Exogenous Toc and Cys proved beneficial in ameliorating the harmful effects of salt stress in fenugreek. The highest increase in growth and pigment synthesis due to combined Toc and Cys treatment was well correlated with a significant decline in the oxidative stress parameters in them. In addition, the differential regulation of proline metabolism, improved antioxidant system, and the glyoxylase cycle functioning due to Toc and/or Cys treatments confer their beneficial role in mitigating the NaCl stress. In addition, reduced accumulation of Na ions and the increase in nonenzymatic metabolites support the efficiency of applied Toc and Cys in mitigating the negative effects of salinity in fenugreek and can significantly contribute to improved growth and yield.

CRediT authorship contribution statement

Houneida Attia and Khalid H. Alamer: Collaboratively designed and wrote the manuscript, contributed to the literature search and approved the manuscript.

Declaration of competing interest

The authors declare that they have no competing financial interests or personal relationships that could have influenced the work presented in this paper.

Data availability

All the raw data in this research can be obtained from the corresponding author upon reasonable request.

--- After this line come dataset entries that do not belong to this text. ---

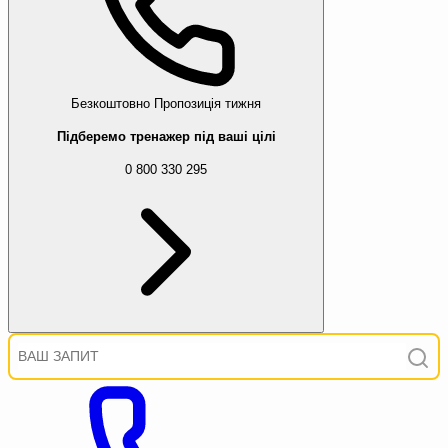
Безкоштовно
Пропозиція тижня
Підберемо тренажер під ваші цілі
0 800 330 295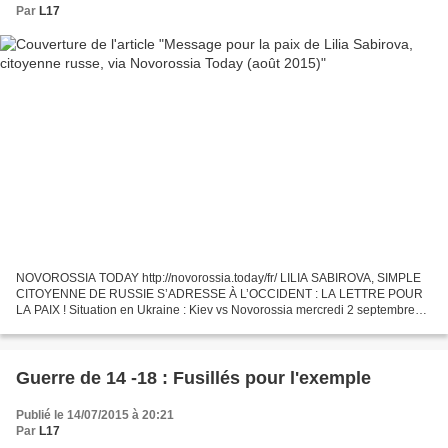
Par
L17
NOVOROSSIA TODAY http://novorossia.today/fr/ LILIA SABIROVA, SIMPLE
CITOYENNE DE RUSSIE S’ADRESSE À L’OCCIDENT : LA LETTRE POUR
LA PAIX ! Situation en Ukraine : Kiev vs Novorossia mercredi 2 septembre
2015 * Bref rappel et quelques liens (Salam-Akwaba/L17)...
Guerre de 14 -18 : Fusillés pour l'exemple
Publié le 14/07/2015 à 20:21
Par
L17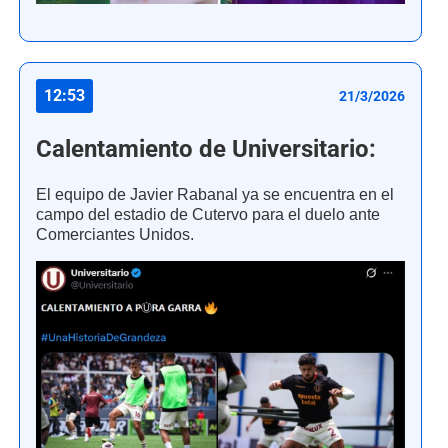
12:53
21/3/2026
Calentamiento de Universitario:
El equipo de Javier Rabanal ya se encuentra en el
campo del estadio de Cutervo para el duelo ante
Comerciantes Unidos.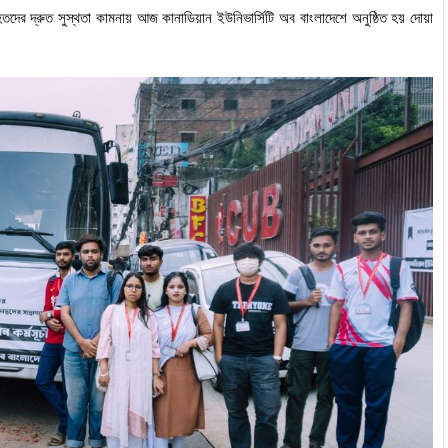
তদের
দ্রুত
সুস্থতা
কামনায়
আজ
কানাডিয়ান
ইউনিভার্সিটি
অব
বাংলাদেশে
অনুষ্ঠিত
হয়
দোয়া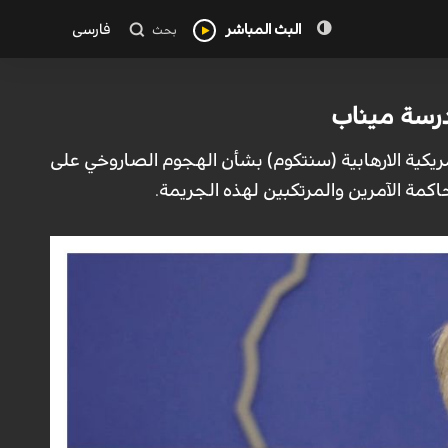
البث المباشر
فارسی
بحث
درسة ميناب
لأمريكية الارهابية (سنتكوم) بشأن الهجوم الصاروخي على
كمة الآمرين والمرتكبين لهذه الجريمة.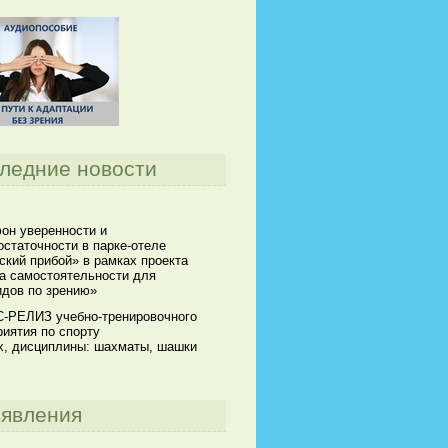
ледние новости
он уверенности и
статочности в парке-отеле
кий прибой» в рамках проекта
а самостоятельности для
идов по зрению»
-РЕЛИЗ учебно-тренировочного
иятия по спорту
х, дисциплины: шахматы, шашки
явления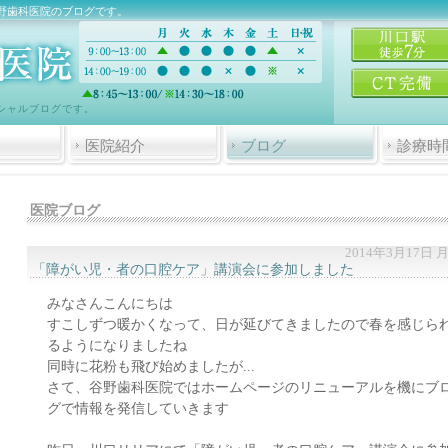
野歯科医院のブログです。
シャルブログです。
医院紹介
ブログ
診療時
医院ブログ
2014年3月17日 
「障がい児・者の口腔ケア」講演会に参加しました
みなさんこんにちは
すこしずつ暖かくなって、日が延びてきましたので春を感じら
るようになりましたね
同時に花粉も飛び始めましたが...
さて、谷野歯科医院ではホームページのリニューアルを機にブ
グで情報を発信していきます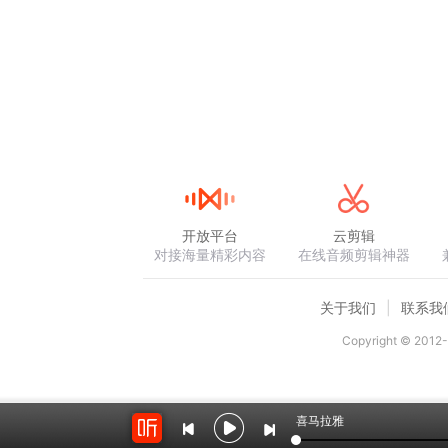
开放平台
云剪辑
对接海量精彩内容
在线音频剪辑神器
关于我们
联系我
Copyright © 2012-
喜马拉雅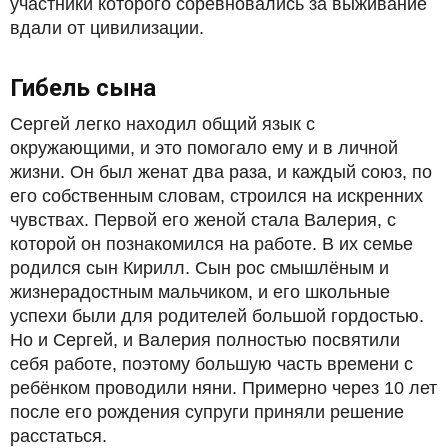
участники которого соревновались за выживание
вдали от цивилизации.
Гибель сына
Сергей легко находил общий язык с
окружающими, и это помогало ему и в личной
жизни. Он был женат два раза, и каждый союз, по
его собственным словам, строился на искренних
чувствах. Первой его женой стала Валерия, с
которой он познакомился на работе. В их семье
родился сын Кирилл. Сын рос смышлёным и
жизнерадостным мальчиком, и его школьные
успехи были для родителей большой гордостью.
Но и Сергей, и Валерия полностью посвятили
себя работе, поэтому большую часть времени с
ребёнком проводили няни. Примерно через 10 лет
после его рождения супруги приняли решение
расстаться.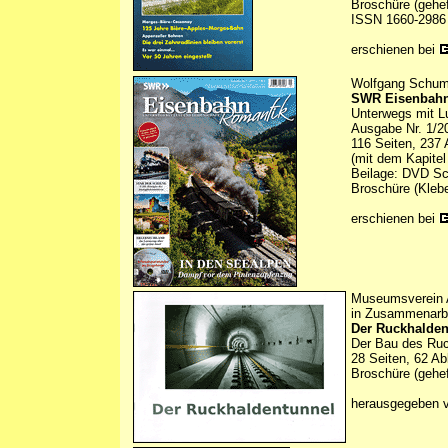
Broschüre (gehef
ISSN 1660-2986
erschienen bei
Wolfgang Schuma
SWR Eisenbahn
Unterwegs mit L
Ausgabe Nr. 1/2
116 Seiten, 237 
(mit dem Kapitel
Beilage: DVD Sc
Broschüre (Kleb
erschienen bei
Museumsverein 
in Zusammenarbe
Der Ruckhalden
Der Bau des Ruck
28 Seiten, 62 Ab
Broschüre (gehef
herausgegeben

Declaration of Generative AI and AI-assisted technologies in the writing process

The authors confirm that there was no use of artificial intelligence (AI)-assisted technology for assisting in the writing or editing of the manuscript and no images were manipulated using AI.

Funding

This project was funded by the Deanship of Scientific Research (DSR) at King Abdulaziz University, Jeddah, Saudi Arabia under grant no. (IPP: 582-662-2025). The authors, therefore, acknowledge with thanks DSR for technical and financial support.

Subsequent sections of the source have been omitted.